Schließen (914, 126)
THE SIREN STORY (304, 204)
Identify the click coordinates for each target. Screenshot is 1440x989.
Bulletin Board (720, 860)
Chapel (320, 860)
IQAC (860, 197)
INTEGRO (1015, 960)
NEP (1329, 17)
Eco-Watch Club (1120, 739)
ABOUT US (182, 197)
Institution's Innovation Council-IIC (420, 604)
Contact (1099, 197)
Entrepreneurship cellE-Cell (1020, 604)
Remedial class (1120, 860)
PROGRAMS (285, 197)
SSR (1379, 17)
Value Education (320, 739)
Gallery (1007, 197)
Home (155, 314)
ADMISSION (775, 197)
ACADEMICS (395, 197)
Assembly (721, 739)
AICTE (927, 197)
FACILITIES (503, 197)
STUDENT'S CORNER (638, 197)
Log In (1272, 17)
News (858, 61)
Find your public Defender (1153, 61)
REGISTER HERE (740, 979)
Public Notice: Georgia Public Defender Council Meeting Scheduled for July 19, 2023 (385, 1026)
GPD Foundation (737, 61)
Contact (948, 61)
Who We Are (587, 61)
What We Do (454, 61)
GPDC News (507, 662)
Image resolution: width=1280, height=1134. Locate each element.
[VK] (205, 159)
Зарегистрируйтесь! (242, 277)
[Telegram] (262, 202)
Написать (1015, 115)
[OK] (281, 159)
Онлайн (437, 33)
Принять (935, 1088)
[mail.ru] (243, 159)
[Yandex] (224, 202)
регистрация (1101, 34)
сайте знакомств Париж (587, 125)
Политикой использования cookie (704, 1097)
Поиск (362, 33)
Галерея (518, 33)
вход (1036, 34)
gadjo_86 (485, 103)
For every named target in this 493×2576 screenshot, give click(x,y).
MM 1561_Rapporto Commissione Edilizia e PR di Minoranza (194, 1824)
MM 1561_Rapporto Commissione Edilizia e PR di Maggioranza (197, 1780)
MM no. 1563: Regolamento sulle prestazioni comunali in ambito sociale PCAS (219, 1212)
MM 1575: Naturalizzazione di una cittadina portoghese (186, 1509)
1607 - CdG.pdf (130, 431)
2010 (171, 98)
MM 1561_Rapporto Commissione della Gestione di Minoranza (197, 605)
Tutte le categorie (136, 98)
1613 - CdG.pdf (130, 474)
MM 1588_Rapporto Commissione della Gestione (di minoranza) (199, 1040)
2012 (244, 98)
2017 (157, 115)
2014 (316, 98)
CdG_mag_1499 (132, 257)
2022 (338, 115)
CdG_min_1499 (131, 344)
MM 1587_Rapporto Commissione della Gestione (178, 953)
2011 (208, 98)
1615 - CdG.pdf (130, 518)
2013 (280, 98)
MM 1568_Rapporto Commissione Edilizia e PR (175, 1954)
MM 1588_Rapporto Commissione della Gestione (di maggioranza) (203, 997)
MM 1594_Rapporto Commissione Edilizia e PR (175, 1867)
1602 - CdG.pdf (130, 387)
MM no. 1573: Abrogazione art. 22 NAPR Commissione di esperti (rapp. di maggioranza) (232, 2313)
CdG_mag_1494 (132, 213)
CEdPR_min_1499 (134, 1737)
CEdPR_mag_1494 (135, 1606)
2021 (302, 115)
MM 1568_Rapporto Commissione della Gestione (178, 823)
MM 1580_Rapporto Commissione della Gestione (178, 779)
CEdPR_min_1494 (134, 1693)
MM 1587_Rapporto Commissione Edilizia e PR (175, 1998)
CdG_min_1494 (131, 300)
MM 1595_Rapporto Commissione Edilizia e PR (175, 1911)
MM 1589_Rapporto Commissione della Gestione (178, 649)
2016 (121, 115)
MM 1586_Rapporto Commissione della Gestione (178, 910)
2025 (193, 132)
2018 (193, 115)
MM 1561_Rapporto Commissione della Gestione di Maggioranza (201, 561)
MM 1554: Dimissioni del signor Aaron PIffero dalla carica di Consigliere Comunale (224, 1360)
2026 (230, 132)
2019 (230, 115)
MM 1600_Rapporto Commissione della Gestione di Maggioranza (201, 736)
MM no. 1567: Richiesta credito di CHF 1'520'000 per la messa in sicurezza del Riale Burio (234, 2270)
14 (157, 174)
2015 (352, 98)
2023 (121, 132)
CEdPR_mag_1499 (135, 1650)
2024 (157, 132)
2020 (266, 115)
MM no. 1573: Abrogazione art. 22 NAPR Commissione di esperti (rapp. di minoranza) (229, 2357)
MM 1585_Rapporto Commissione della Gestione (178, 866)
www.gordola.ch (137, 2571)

[Description of the task]
The answer must be the full listing, restated word for word.

[Task answer]
Schließen (914, 126)
THE SIREN STORY (304, 204)
Identify the click coordinates for each target. Screenshot is 1440x989.
Bulletin Board (720, 860)
Chapel (320, 860)
IQAC (860, 197)
INTEGRO (1015, 960)
NEP (1329, 17)
Eco-Watch Club (1120, 739)
ABOUT US (182, 197)
Institution's Innovation Council-IIC (420, 604)
Contact (1099, 197)
Entrepreneurship cellE-Cell (1020, 604)
Remedial class (1120, 860)
PROGRAMS (285, 197)
SSR (1379, 17)
Value Education (320, 739)
Gallery (1007, 197)
Home (155, 314)
ADMISSION (775, 197)
ACADEMICS (395, 197)
Assembly (721, 739)
AICTE (927, 197)
FACILITIES (503, 197)
STUDENT'S CORNER (638, 197)
Log In (1272, 17)
News (858, 61)
Find your public Defender (1153, 61)
REGISTER HERE (740, 979)
Public Notice: Georgia Public Defender Council Meeting Scheduled for July 19, 2023 (385, 1026)
GPD Foundation (737, 61)
Contact (948, 61)
Who We Are (587, 61)
What We Do (454, 61)
GPDC News (507, 662)
Image resolution: width=1280, height=1134. Locate each element.
[VK] (205, 159)
Зарегистрируйтесь! (242, 277)
[Telegram] (262, 202)
Написать (1015, 115)
[OK] (281, 159)
Онлайн (437, 33)
Принять (935, 1088)
[mail.ru] (243, 159)
[Yandex] (224, 202)
регистрация (1101, 34)
сайте знакомств Париж (587, 125)
Политикой использования cookie (704, 1097)
Поиск (362, 33)
Галерея (518, 33)
вход (1036, 34)
gadjo_86 (485, 103)
For every named target in this 493×2576 screenshot, give click(x,y).
MM 1561_Rapporto Commissione Edilizia e PR di Minoranza (194, 1824)
MM 1561_Rapporto Commissione Edilizia e PR di Maggioranza (197, 1780)
MM no. 1563: Regolamento sulle prestazioni comunali in ambito sociale PCAS (219, 1212)
MM 1575: Naturalizzazione di una cittadina portoghese (186, 1509)
1607 - CdG.pdf (130, 431)
2010 (171, 98)
MM 1561_Rapporto Commissione della Gestione di Minoranza (197, 605)
Tutte le categorie (136, 98)
1613 - CdG.pdf (130, 474)
MM 1588_Rapporto Commissione della Gestione (di minoranza) (199, 1040)
2012 (244, 98)
2017 (157, 115)
2014 (316, 98)
CdG_mag_1499 (132, 257)
2022 (338, 115)
CdG_min_1499 (131, 344)
MM 1587_Rapporto Commissione della Gestione (178, 953)
2011 (208, 98)
1615 - CdG.pdf (130, 518)
2013 (280, 98)
MM 1568_Rapporto Commissione Edilizia e PR (175, 1954)
MM 1588_Rapporto Commissione della Gestione (di maggioranza) (203, 997)
MM 1594_Rapporto Commissione Edilizia e PR (175, 1867)
1602 - CdG.pdf (130, 387)
MM no. 1573: Abrogazione art. 22 NAPR Commissione di esperti (rapp. di maggioranza) (232, 2313)
CdG_mag_1494 (132, 213)
CEdPR_min_1499 (134, 1737)
CEdPR_mag_1494 (135, 1606)
2021 (302, 115)
MM 1568_Rapporto Commissione della Gestione (178, 823)
MM 1580_Rapporto Commissione della Gestione (178, 779)
CEdPR_min_1494 (134, 1693)
MM 1587_Rapporto Commissione Edilizia e PR (175, 1998)
CdG_min_1494 (131, 300)
MM 1595_Rapporto Commissione Edilizia e PR (175, 1911)
MM 1589_Rapporto Commissione della Gestione (178, 649)
2016 (121, 115)
MM 1586_Rapporto Commissione della Gestione (178, 910)
2025 (193, 132)
2018 (193, 115)
MM 1561_Rapporto Commissione della Gestione di Maggioranza (201, 561)
MM 1554: Dimissioni del signor Aaron PIffero dalla carica di Consigliere Comunale (224, 1360)
2026 (230, 132)
2019 (230, 115)
MM 1600_Rapporto Commissione della Gestione di Maggioranza (201, 736)
MM no. 1567: Richiesta credito di CHF 1'520'000 per la messa in sicurezza del Riale Burio (234, 2270)
14 (157, 174)
2015 (352, 98)
2023 (121, 132)
CEdPR_mag_1499 (135, 1650)
2024 (157, 132)
2020 (266, 115)
MM no. 1573: Abrogazione art. 22 NAPR Commissione di esperti (rapp. di minoranza) (229, 2357)
MM 1585_Rapporto Commissione della Gestione (178, 866)
www.gordola.ch (137, 2571)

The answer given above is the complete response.